[Saved entries]
= Beginning of Section =
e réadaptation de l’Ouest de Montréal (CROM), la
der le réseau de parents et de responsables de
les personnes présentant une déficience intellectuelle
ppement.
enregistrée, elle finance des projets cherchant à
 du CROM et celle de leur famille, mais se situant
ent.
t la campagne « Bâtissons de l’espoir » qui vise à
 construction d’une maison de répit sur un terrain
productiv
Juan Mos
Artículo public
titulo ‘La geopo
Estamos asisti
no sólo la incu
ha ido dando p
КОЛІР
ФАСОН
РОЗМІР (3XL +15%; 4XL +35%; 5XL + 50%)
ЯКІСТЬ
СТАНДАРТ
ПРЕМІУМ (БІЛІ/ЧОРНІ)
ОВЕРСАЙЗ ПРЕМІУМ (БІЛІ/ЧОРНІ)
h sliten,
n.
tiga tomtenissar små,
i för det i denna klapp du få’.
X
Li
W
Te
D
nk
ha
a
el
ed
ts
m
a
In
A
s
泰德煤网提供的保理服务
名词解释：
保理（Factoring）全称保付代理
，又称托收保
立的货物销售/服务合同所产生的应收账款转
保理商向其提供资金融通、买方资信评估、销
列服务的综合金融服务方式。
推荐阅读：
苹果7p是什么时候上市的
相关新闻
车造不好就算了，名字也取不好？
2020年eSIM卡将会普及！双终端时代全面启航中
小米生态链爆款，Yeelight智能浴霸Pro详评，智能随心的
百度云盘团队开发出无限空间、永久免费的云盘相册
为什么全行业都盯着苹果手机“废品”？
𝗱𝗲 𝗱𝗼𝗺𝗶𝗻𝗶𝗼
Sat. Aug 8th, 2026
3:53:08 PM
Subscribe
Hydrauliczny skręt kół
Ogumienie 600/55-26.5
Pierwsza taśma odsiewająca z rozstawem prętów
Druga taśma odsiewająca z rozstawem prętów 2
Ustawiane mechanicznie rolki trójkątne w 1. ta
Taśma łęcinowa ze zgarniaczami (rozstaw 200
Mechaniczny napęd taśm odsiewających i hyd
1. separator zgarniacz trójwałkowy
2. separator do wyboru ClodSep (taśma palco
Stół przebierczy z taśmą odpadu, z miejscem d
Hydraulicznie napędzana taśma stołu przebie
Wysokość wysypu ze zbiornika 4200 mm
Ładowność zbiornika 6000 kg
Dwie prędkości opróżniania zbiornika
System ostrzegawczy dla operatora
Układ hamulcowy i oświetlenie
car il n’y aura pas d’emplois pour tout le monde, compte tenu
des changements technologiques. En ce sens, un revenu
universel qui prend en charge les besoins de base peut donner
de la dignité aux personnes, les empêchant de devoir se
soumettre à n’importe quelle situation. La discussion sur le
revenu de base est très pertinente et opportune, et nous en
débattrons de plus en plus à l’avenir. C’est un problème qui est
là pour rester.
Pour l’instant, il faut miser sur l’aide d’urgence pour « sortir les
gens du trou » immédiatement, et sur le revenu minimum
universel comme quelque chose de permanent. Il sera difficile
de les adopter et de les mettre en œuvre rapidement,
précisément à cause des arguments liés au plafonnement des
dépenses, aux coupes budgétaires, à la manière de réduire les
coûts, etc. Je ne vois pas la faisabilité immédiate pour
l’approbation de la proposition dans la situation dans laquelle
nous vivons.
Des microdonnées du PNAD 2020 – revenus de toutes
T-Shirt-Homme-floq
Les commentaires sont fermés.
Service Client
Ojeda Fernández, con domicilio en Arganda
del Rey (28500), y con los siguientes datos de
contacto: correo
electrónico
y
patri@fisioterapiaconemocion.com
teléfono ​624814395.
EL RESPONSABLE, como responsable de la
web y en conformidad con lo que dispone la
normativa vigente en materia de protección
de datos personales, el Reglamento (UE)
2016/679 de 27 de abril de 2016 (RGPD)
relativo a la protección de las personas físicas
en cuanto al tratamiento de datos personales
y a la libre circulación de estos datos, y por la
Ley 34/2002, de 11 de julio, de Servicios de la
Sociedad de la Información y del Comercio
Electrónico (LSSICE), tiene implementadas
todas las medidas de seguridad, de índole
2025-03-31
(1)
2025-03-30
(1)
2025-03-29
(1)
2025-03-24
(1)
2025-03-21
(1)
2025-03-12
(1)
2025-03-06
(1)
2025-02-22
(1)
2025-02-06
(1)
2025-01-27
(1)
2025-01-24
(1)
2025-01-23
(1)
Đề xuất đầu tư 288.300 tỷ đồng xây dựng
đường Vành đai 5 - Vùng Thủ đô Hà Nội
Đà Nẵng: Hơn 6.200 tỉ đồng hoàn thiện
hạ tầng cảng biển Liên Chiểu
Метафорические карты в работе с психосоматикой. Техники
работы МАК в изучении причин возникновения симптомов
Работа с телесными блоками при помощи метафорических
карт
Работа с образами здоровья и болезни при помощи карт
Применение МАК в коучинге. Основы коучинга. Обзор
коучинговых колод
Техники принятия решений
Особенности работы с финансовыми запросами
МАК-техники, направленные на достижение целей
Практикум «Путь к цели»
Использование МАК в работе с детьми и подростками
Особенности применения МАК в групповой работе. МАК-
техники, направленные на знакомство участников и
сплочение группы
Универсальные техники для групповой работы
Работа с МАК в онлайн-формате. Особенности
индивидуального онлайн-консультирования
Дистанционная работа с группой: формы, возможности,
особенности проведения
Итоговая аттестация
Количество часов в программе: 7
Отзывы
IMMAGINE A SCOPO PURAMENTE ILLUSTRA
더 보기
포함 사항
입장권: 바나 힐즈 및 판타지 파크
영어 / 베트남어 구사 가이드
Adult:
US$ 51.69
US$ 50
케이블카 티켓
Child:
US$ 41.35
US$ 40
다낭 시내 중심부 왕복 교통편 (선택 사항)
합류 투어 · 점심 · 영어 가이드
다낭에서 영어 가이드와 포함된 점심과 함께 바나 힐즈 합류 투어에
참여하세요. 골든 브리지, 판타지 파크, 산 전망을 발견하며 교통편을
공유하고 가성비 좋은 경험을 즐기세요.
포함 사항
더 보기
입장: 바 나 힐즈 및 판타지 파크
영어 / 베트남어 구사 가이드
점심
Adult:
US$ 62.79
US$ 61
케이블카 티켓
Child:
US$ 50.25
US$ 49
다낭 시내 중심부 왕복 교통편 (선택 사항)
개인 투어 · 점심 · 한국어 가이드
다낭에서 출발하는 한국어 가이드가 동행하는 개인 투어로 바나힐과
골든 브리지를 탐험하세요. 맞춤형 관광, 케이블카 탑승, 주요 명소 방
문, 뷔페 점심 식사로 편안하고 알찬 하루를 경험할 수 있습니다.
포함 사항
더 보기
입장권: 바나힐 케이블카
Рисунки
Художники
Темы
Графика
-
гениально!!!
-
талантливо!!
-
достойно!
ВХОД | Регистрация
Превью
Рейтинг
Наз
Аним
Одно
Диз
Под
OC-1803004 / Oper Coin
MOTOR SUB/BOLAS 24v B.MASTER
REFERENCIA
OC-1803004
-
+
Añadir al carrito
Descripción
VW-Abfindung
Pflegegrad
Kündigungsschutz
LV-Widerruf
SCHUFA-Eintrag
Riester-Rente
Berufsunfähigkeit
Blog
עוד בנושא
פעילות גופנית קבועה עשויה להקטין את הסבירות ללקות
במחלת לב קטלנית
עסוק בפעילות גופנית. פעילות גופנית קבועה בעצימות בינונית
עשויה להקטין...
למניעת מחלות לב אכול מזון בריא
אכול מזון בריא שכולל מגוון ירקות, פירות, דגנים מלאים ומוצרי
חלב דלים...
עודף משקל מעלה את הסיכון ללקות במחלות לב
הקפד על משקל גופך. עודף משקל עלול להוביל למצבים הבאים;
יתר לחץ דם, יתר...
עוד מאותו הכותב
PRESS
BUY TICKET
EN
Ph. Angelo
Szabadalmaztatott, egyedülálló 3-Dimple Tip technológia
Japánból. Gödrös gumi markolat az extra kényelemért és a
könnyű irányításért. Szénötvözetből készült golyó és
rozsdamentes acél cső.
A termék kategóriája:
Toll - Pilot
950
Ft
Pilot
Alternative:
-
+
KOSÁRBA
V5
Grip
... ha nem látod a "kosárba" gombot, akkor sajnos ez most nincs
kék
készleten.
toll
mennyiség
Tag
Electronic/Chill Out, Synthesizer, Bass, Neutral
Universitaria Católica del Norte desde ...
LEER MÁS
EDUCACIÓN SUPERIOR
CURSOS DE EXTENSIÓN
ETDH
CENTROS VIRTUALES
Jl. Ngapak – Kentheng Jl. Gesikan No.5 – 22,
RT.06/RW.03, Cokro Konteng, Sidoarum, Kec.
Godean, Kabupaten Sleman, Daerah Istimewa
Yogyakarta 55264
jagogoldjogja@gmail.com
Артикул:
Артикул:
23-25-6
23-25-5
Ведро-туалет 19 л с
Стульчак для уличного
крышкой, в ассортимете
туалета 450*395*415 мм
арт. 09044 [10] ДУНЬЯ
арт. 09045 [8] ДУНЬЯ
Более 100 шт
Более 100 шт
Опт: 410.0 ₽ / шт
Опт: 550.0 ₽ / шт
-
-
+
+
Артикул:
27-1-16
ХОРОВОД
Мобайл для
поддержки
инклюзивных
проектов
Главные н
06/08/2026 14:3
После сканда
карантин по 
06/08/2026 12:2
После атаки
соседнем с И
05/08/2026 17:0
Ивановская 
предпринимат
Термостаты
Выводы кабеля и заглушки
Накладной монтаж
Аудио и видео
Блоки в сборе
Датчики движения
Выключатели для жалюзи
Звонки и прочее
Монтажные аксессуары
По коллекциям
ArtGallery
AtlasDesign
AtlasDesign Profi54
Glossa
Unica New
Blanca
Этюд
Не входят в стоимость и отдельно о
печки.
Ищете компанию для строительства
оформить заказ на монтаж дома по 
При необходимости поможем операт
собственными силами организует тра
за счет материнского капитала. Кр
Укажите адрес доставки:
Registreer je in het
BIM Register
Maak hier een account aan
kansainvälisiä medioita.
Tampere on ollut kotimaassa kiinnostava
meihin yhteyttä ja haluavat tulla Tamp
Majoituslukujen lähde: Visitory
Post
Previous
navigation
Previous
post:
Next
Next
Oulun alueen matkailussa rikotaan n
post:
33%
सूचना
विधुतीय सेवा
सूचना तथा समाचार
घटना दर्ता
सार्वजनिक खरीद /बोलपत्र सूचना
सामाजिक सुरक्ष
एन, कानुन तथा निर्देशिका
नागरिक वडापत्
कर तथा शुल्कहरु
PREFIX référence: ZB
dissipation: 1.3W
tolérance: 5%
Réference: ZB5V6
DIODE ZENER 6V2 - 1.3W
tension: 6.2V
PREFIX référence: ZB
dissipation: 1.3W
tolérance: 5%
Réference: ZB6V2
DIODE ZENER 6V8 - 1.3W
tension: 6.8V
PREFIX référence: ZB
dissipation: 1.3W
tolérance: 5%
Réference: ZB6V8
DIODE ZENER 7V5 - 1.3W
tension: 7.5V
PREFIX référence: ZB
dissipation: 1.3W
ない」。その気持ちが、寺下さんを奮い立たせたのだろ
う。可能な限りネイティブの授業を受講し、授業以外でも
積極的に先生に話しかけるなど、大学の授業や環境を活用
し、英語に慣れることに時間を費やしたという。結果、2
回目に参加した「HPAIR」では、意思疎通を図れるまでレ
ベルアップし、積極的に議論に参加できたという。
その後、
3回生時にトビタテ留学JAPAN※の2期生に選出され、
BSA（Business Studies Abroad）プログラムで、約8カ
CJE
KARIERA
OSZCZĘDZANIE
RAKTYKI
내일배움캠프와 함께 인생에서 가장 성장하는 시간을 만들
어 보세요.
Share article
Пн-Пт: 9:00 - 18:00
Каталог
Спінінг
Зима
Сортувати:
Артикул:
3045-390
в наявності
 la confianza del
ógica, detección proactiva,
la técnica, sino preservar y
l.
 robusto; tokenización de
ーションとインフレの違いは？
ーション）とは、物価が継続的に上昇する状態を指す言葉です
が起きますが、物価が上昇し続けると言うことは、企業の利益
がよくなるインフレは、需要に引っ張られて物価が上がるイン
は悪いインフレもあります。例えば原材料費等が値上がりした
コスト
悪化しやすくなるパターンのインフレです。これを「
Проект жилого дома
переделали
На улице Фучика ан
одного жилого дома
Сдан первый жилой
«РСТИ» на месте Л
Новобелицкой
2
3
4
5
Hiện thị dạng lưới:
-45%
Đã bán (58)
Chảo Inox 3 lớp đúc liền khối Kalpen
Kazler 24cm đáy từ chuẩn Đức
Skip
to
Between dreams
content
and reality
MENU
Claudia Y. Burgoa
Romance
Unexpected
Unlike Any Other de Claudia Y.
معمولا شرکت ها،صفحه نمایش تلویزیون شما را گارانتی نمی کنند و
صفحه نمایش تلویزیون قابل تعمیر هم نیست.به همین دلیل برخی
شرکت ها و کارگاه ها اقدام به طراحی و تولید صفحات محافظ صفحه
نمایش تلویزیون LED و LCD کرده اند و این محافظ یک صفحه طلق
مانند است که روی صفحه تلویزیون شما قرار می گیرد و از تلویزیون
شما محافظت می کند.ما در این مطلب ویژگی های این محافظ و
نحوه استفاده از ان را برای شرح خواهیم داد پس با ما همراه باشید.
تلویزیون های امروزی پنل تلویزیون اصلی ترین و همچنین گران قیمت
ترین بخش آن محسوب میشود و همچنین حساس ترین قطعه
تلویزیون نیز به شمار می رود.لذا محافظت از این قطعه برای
= End of Section =
The range runs from the line above containing "OSZCZĘDZANIE" to the line containing "robusto; tokenización de", inclusive. Restate those lines word for word and no others.

OSZCZĘDZANIE
RAKTYKI
내일배움캠프와 함께 인생에서 가장 성장하는 시간을 만들
어 보세요.
Share article
Пн-Пт: 9:00 - 18:00
Каталог
Спінінг
Зима
Сортувати:
Артикул:
3045-390
в наявності
 la confianza del
ógica, detección proactiva,
la técnica, sino preservar y
l.
 robusto; tokenización de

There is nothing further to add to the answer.